CVE-2025-34022 is a critical security vulnerability classified under CWE-22 (Improper Limitation of a Pathname to a Restricted Directory), commonly known as a path traversal flaw. It affects multiple models of Selea Targa IP OCR-ANPR cameras, including iZero, Targa 512, Targa 504, Targa Semplice, Targa 704 TKM, Targa 805, Targa 710 INOX, Targa 750, and Targa 704 ILB. The vulnerability resides in the /common/get_file.php script used on the 'Download Archive in Storage' page, which fails to properly sanitize and validate user-supplied input to the 'file' parameter. This improper validation allows unauthenticated remote attackers to traverse directories and read arbitrary files on the device filesystem. Sensitive files potentially exposed include system configuration files and files containing cleartext credentials. This exposure can lead to authentication bypass, enabling attackers to gain unauthorized access to the device and potentially pivot to other network assets. The vulnerability affects multiple firmware versions, spanning from builds dated 2019 to 2020 and CPS versions 3.x and 4.x. The CVSS 4.0 base score is 9.3, reflecting a critical severity due to the vulnerability's network attack vector, no required privileges or user interaction, and high impact on confidentiality and system control. Evidence of exploitation was observed by the Shadowserver Foundation in October 2025, indicating active attempts to leverage this flaw in the wild. No official patches or firmware updates are currently referenced, increasing the urgency for mitigation. The affected devices are commonly deployed in traffic monitoring and security surveillance, making the impact of compromise significant for operational continuity and data privacy.

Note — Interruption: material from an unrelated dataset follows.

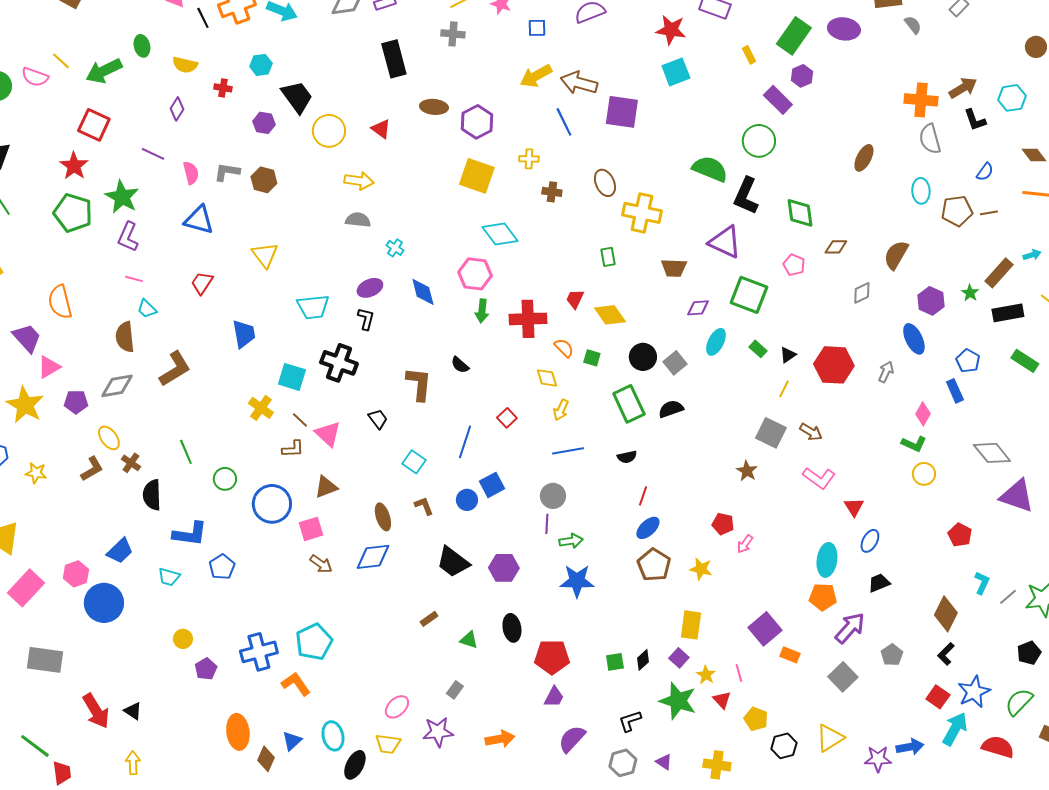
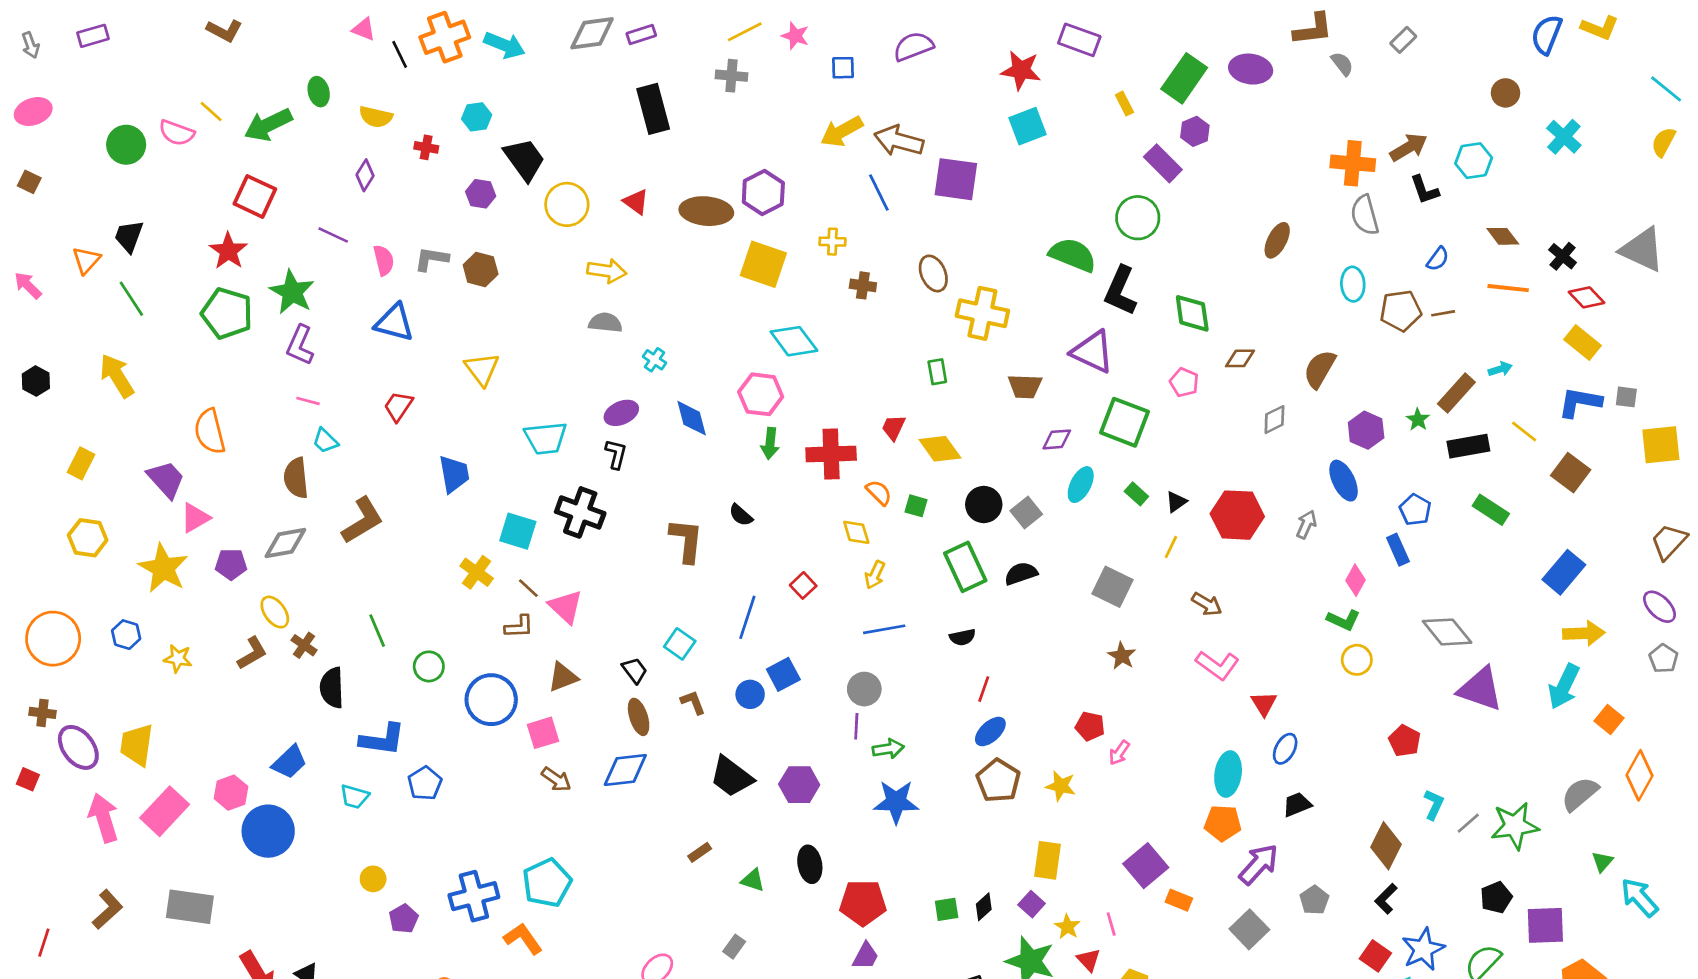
brown ellipse: (434, 107) -> (706, 211), moved, size x1.4
black trapezoid: (378, 419) -> (635, 670), moved
gray square: (771, 433) -> (1113, 587), moved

For European organizations, this vulnerability poses a severe risk to the confidentiality and integrity of surveillance and traffic monitoring systems. Exploitation can lead to unauthorized disclosure of sensitive information, including credentials that could allow attackers to bypass authentication and gain persistent access to the devices. This could result in manipulation or disruption of traffic enforcement operations, loss of critical surveillance data, and potential lateral movement into broader network environments. Given the critical infrastructure role these cameras often play, successful exploitation could undermine public safety and law enforcement effectiveness. Additionally, exposure of sensitive data may lead to regulatory non-compliance under GDPR, resulting in legal and financial repercussions. The lack of authentication and user interaction requirements lowers the barrier for attackers, increasing the likelihood of widespread exploitation, especially in environments where these devices are accessible from untrusted networks or poorly segmented internal networks.

1. Immediately isolate affected Selea Targa IP OCR-ANPR cameras from public and untrusted networks by implementing strict network segmentation and firewall rules limiting access to management interfaces. 2. Disable remote access features unless absolutely necessary, and if required, restrict access via VPN or secure tunnels with strong authentication. 3. Monitor network traffic and device logs for unusual file access patterns or requests to /common/get_file.php with suspicious parameters. 4. Employ intrusion detection/prevention systems (IDS/IPS) tuned to detect path traversal attempts targeting these devices. 5. Regularly audit device firmware versions and configurations to identify and inventory vulnerable devices. 6. Engage with Selea or authorized vendors to obtain security patches or firmware updates addressing this vulnerability as soon as they become available. 7. If patching is not immediately possible, consider deploying compensating controls such as application-layer gateways or reverse proxies that validate and sanitize requests to vulnerable endpoints. 8. Educate operational technology (OT) and security teams about this vulnerability to ensure rapid detection and response to potential exploitation attempts.